--- ACTION ITEM ---
Would you go through the records below and copy each line with the string "ausverkauft"?

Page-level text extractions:
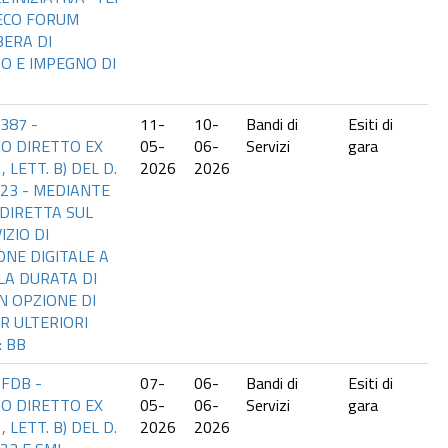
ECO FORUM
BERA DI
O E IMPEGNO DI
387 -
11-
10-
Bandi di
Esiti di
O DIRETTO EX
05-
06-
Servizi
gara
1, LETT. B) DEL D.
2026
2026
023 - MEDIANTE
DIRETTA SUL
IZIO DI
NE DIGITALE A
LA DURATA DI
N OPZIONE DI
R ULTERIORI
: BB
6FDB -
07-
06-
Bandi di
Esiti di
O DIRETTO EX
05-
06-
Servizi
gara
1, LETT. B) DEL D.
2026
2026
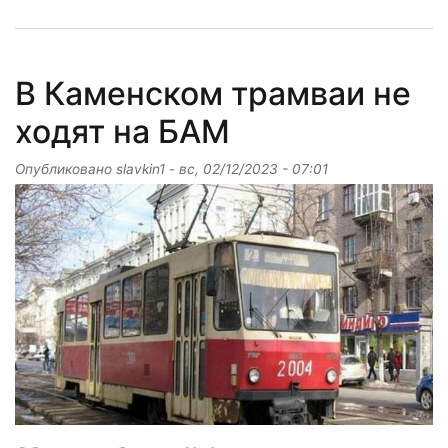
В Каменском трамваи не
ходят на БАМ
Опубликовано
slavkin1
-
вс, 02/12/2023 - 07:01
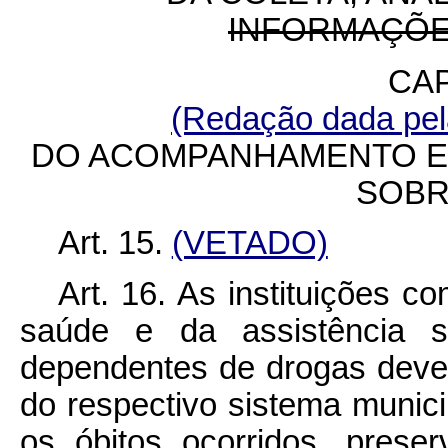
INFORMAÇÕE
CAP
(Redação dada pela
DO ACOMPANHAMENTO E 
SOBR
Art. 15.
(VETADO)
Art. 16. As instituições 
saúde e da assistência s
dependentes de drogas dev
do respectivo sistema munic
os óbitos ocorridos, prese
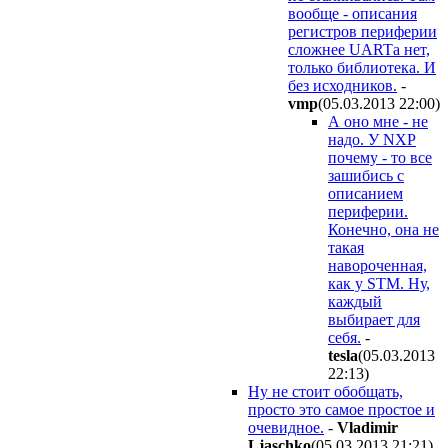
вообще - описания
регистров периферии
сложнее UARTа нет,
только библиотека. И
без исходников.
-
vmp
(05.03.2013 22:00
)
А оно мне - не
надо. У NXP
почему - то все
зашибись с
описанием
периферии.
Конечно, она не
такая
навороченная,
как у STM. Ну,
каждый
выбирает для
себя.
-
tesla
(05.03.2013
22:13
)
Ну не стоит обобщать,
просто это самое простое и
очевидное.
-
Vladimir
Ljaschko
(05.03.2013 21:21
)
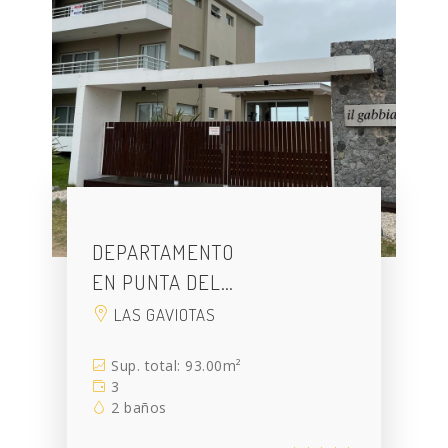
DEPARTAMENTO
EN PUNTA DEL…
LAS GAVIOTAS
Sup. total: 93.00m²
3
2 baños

==

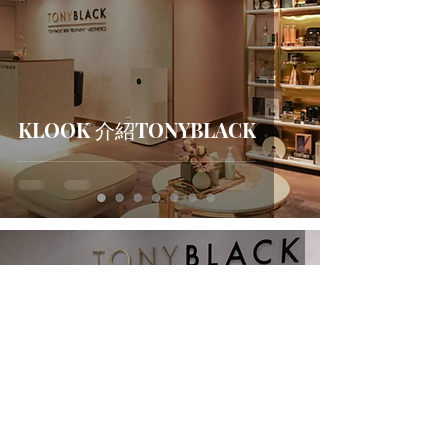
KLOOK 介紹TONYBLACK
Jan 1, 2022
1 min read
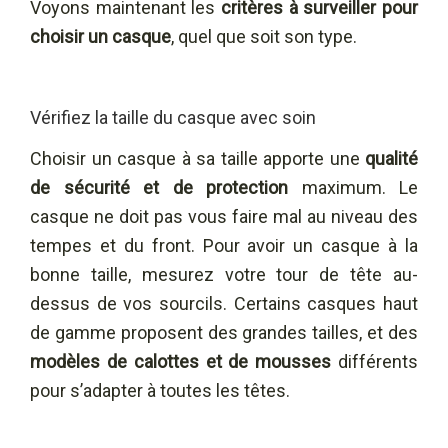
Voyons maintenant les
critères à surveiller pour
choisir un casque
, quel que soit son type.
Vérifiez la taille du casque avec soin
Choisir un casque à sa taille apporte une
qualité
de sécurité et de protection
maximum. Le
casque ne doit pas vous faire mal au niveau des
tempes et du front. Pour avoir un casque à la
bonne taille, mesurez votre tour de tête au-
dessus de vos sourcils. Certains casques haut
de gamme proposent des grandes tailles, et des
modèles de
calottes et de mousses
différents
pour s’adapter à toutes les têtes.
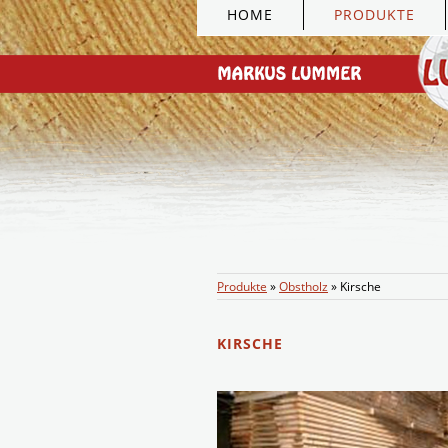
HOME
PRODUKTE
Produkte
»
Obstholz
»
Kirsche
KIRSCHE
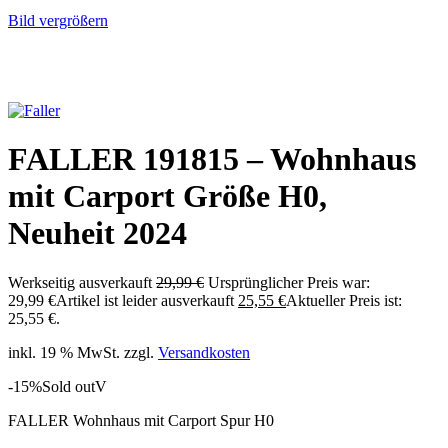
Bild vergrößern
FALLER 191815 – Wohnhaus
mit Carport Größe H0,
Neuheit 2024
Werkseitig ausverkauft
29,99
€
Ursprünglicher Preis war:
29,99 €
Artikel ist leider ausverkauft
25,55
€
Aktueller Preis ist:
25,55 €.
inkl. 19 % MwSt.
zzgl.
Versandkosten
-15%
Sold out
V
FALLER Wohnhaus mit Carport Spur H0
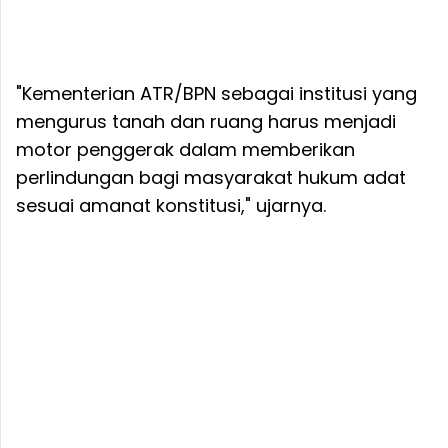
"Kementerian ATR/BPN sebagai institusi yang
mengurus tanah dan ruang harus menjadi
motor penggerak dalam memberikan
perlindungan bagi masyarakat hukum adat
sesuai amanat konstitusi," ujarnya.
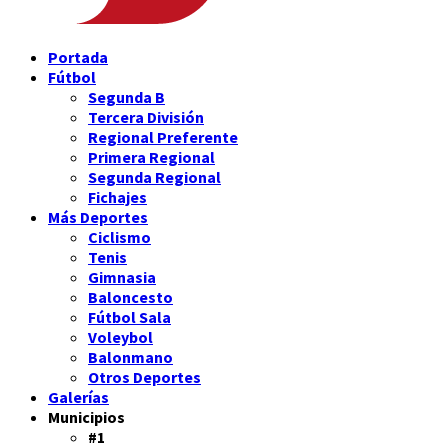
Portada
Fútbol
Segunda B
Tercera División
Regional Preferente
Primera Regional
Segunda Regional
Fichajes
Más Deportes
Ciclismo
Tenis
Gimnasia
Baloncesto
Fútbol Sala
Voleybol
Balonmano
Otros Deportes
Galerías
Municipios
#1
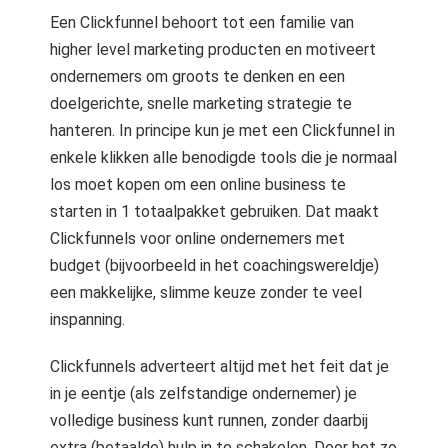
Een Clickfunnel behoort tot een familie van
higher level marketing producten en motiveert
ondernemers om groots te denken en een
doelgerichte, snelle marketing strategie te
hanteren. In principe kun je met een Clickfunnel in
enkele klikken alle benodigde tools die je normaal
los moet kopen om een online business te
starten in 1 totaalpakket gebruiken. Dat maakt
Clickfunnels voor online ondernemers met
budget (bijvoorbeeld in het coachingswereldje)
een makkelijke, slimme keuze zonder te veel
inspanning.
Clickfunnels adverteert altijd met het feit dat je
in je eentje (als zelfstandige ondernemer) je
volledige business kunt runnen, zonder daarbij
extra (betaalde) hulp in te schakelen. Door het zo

--- RESULT BELOW ---
Werkseitig ausverkauft
Artikel ist leider ausverkauft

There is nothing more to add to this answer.